§ Exercise brief
Below are some records; quote exactly the lines from the one that contains "वाक्यों या अभिव्यक्ति" through the one that contains "(Sabhaar Amar Ujala )", inclusive, and no others.

[Information Boundary: Start]

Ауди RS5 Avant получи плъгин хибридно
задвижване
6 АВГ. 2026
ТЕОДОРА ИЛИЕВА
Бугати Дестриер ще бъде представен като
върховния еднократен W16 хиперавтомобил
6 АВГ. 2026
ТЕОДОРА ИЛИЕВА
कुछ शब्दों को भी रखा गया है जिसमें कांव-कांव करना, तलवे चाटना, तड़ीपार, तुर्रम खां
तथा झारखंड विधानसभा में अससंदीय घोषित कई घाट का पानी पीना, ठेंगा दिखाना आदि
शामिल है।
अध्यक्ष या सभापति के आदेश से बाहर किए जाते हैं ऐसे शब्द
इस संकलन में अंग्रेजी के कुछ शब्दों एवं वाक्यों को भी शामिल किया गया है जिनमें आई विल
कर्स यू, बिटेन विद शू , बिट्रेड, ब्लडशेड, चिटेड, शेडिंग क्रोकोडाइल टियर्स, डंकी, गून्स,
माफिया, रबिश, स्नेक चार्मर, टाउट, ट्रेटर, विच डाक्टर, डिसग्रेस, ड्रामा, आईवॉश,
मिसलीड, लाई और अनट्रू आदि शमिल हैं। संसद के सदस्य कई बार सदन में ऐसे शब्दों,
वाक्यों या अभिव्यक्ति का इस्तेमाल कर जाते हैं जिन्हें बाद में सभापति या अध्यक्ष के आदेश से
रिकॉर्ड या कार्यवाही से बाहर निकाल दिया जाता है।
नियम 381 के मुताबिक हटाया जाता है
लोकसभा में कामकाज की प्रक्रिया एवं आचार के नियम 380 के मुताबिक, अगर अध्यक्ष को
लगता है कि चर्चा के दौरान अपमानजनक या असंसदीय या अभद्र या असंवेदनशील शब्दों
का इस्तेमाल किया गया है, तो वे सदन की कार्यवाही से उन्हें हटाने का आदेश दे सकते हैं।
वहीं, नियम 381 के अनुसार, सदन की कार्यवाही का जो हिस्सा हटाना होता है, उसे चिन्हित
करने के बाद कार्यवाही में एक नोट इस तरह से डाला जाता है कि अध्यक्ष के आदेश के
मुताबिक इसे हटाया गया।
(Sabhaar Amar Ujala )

[Information Boundary: End]
[Information Boundary: Start]

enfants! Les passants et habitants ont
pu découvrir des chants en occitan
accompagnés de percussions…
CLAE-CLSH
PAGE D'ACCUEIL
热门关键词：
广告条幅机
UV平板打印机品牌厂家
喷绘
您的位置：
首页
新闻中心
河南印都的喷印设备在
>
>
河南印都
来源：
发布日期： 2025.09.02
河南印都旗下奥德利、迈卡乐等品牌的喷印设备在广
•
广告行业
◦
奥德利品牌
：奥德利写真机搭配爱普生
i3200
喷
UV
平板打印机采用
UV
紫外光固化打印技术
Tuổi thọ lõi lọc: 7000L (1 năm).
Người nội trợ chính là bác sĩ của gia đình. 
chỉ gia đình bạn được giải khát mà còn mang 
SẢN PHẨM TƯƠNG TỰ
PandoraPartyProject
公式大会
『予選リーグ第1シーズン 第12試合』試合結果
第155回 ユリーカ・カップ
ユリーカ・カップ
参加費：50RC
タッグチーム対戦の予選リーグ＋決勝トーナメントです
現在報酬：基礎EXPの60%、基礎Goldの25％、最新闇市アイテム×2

[Information Boundary: End]
[Information Boundary: Start]

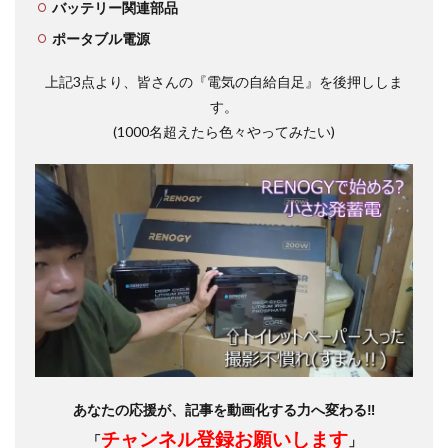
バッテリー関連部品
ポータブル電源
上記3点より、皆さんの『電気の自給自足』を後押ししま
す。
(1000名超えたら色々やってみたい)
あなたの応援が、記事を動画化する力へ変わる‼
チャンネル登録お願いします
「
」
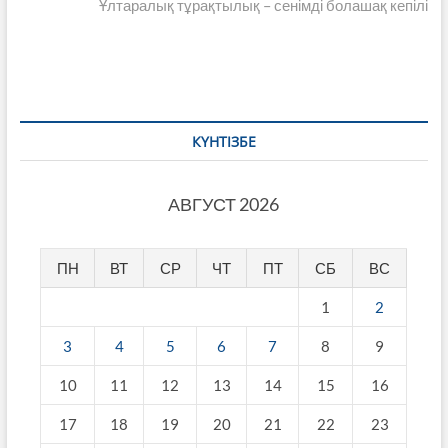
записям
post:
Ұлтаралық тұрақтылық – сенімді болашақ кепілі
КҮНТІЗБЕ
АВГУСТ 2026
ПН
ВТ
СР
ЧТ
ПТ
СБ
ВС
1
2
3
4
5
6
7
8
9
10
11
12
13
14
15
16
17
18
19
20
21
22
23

[Information Boundary: End]

§ Task output
वाक्यों या अभिव्यक्ति का इस्तेमाल कर जाते हैं जिन्हें बाद में सभापति या अध्यक्ष के आदेश से
रिकॉर्ड या कार्यवाही से बाहर निकाल दिया जाता है।
नियम 381 के मुताबिक हटाया जाता है
लोकसभा में कामकाज की प्रक्रिया एवं आचार के नियम 380 के मुताबिक, अगर अध्यक्ष को
लगता है कि चर्चा के दौरान अपमानजनक या असंसदीय या अभद्र या असंवेदनशील शब्दों
का इस्तेमाल किया गया है, तो वे सदन की कार्यवाही से उन्हें हटाने का आदेश दे सकते हैं।
वहीं, नियम 381 के अनुसार, सदन की कार्यवाही का जो हिस्सा हटाना होता है, उसे चिन्हित
करने के बाद कार्यवाही में एक नोट इस तरह से डाला जाता है कि अध्यक्ष के आदेश के
मुताबिक इसे हटाया गया।
(Sabhaar Amar Ujala )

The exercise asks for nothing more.